(Data to examine)

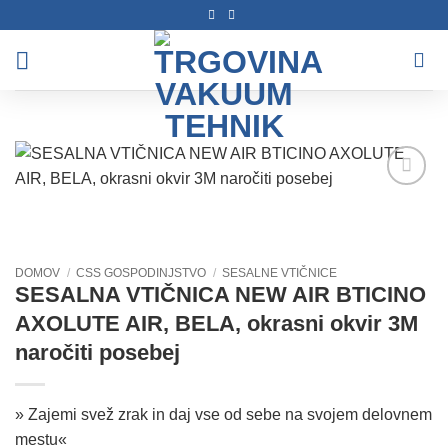
Skoči
na
vsebino
Dodaj
na
seznam
želja
DOMOV
/
CSS GOSPODINJSTVO
/
SESALNE VTIČNICE
SESALNA VTIČNICA NEW AIR BTICINO
AXOLUTE AIR, BELA, okrasni okvir 3M
naročiti posebej
» Zajemi svež zrak in daj vse od sebe na svojem delovnem
mestu«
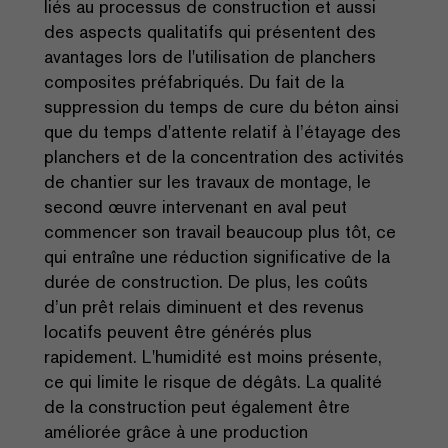
liés au processus de construction et aussi
des aspects qualitatifs qui présentent des
avantages lors de l'utilisation de planchers
composites préfabriqués. Du fait de la
suppression du temps de cure du béton ainsi
que du temps d'attente relatif à l’étayage des
planchers et de la concentration des activités
de chantier sur les travaux de montage, le
second œuvre intervenant en aval peut
commencer son travail beaucoup plus tôt, ce
qui entraîne une réduction significative de la
durée de construction. De plus, les coûts
d’un prêt relais diminuent et des revenus
locatifs peuvent être générés plus
rapidement. L'humidité est moins présente,
ce qui limite le risque de dégâts. La qualité
de la construction peut également être
améliorée grâce à une production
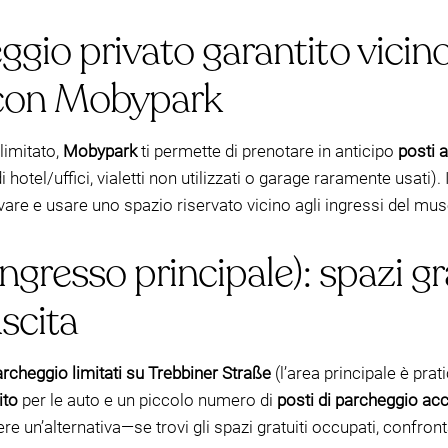
gio privato garantito vicin
con Mobypark
limitato,
Mobypark
ti permette di prenotare in anticipo
posti a
hotel/uffici, vialetti non utilizzati o garage raramente usati).
rivare e usare uno spazio riservato vicino agli ingressi del mu
gresso principale): spazi grat
scita
archeggio limitati su Trebbiner Straße
(l’area principale è pra
ito
per le auto e un piccolo numero di
posti di parcheggio acc
re un’alternativa—se trovi gli spazi gratuiti occupati, confro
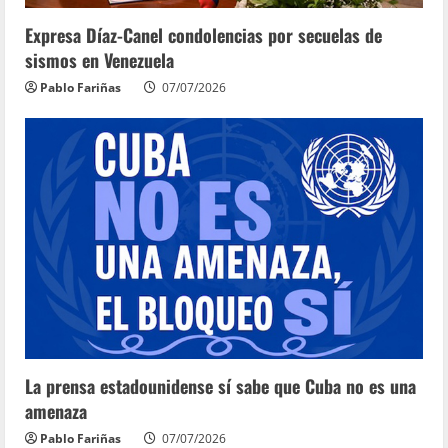
Expresa Díaz-Canel condolencias por secuelas de
sismos en Venezuela
Pablo Fariñas
07/07/2026
La prensa estadounidense sí sabe que Cuba no es una
amenaza
Pablo Fariñas
07/07/2026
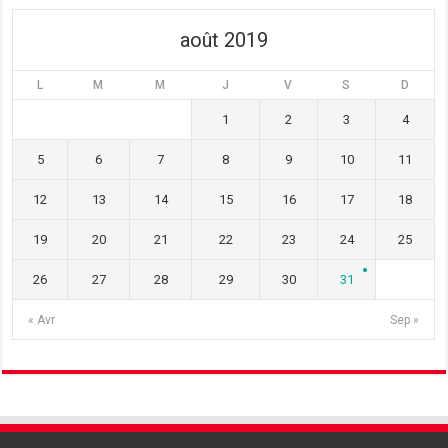
)
e
)
)
août 2019
L
M
M
J
V
S
D
1
2
3
4
5
6
7
8
9
10
11
12
13
14
15
16
17
18
19
20
21
22
23
24
25
26
27
28
29
30
31
« Avr
Sep »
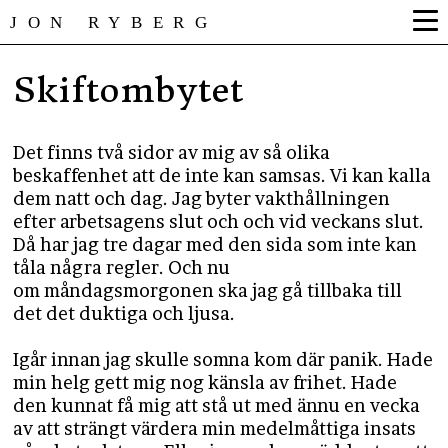
JON RYBERG
Skiftombytet
Det finns två sidor av mig av så olika
beskaffenhet att de inte kan samsas. Vi kan kalla
dem natt och dag. Jag byter vakthållningen
efter arbetsagens slut och och vid veckans slut.
Då har jag tre dagar med den sida som inte kan
tåla några regler. Och nu
om måndagsmorgonen ska jag gå tillbaka till
det det duktiga och ljusa.
Igår innan jag skulle somna kom där panik. Hade
min helg gett mig nog känsla av frihet. Hade
den kunnat få mig att stå ut med ännu en vecka
av att strängt värdera min medelmåttiga insats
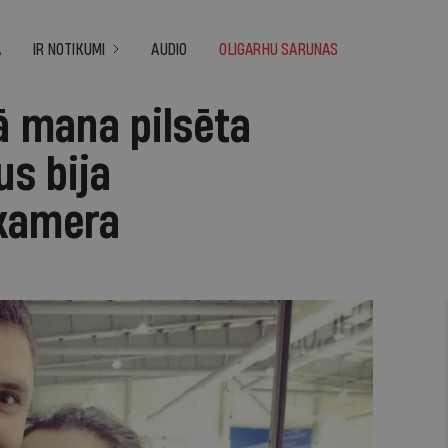
A
IR NOTIKUMI
AUDIO
OLIGARHU SARUNAS
Kā mana pilsēta
s bija
 kamera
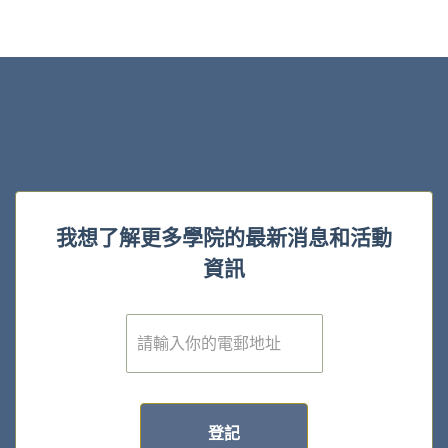
我想了解更多學院的最新消息和活動
資訊
電
子
郵
件
*
登記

(End Data to examine)

Your objective:
Based on the material above, how many lines contain the string "plus"? State the number alone.

Task answer:
3